_Instructions for the task:_ Once you have checked each line below, report only the number of lines that contain the word "nous".

_Exercise data:_
Segment Open

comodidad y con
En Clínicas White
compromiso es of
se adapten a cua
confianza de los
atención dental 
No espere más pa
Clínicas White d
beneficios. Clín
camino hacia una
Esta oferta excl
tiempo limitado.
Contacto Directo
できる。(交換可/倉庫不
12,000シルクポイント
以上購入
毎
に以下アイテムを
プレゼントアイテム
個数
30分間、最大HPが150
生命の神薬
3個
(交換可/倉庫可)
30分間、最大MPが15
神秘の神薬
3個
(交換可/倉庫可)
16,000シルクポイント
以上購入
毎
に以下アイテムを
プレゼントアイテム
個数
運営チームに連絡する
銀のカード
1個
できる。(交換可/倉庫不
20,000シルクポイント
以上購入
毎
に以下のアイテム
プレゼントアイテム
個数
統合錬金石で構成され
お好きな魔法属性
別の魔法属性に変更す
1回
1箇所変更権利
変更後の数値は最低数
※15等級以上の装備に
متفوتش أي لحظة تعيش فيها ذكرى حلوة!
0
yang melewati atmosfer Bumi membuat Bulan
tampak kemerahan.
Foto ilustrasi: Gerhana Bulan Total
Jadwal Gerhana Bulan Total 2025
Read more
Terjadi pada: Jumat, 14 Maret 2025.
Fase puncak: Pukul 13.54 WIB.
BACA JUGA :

Segment Closed
Segment Open

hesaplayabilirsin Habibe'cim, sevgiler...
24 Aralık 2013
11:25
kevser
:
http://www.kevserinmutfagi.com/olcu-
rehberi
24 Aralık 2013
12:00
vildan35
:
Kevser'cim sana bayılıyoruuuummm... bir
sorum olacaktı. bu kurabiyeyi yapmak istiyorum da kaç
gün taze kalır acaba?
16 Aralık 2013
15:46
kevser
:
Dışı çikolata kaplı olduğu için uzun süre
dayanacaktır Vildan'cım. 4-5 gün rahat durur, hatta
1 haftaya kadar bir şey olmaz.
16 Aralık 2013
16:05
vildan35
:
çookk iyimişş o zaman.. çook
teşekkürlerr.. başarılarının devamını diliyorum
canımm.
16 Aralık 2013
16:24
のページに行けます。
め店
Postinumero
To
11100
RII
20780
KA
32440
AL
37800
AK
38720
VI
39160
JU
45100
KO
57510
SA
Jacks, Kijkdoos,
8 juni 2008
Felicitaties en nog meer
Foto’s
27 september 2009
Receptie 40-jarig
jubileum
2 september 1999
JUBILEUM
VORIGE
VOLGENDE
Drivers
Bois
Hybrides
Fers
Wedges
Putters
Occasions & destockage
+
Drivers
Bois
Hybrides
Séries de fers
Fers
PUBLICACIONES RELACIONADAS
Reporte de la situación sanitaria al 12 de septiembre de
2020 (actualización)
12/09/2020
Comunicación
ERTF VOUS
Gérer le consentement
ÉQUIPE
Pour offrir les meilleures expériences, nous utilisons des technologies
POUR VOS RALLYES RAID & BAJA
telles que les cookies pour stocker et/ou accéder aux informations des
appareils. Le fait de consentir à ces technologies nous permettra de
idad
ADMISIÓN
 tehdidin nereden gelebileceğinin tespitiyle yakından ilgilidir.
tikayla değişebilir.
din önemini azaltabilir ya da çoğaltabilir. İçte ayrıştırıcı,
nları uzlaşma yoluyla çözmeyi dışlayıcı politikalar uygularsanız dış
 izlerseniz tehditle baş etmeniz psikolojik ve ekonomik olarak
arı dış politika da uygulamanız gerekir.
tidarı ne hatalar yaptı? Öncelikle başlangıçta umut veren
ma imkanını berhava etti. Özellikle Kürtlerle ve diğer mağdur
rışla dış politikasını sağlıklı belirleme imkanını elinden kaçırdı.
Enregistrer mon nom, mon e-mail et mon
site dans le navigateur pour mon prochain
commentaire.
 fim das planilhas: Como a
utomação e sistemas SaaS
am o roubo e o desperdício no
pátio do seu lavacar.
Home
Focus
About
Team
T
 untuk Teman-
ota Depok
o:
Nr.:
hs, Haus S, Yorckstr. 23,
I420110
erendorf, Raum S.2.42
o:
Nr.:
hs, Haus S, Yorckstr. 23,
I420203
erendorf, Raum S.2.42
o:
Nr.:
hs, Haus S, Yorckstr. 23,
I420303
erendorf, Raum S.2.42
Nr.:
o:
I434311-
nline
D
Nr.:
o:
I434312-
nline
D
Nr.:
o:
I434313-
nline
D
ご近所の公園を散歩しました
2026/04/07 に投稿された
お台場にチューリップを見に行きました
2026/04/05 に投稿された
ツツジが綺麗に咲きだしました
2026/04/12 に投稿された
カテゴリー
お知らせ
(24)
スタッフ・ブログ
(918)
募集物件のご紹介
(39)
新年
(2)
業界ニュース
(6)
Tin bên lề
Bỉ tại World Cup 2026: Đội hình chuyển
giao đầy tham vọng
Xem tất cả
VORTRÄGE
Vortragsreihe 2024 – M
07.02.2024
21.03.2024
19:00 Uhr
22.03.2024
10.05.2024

Segment Closed

_Task response:_ 2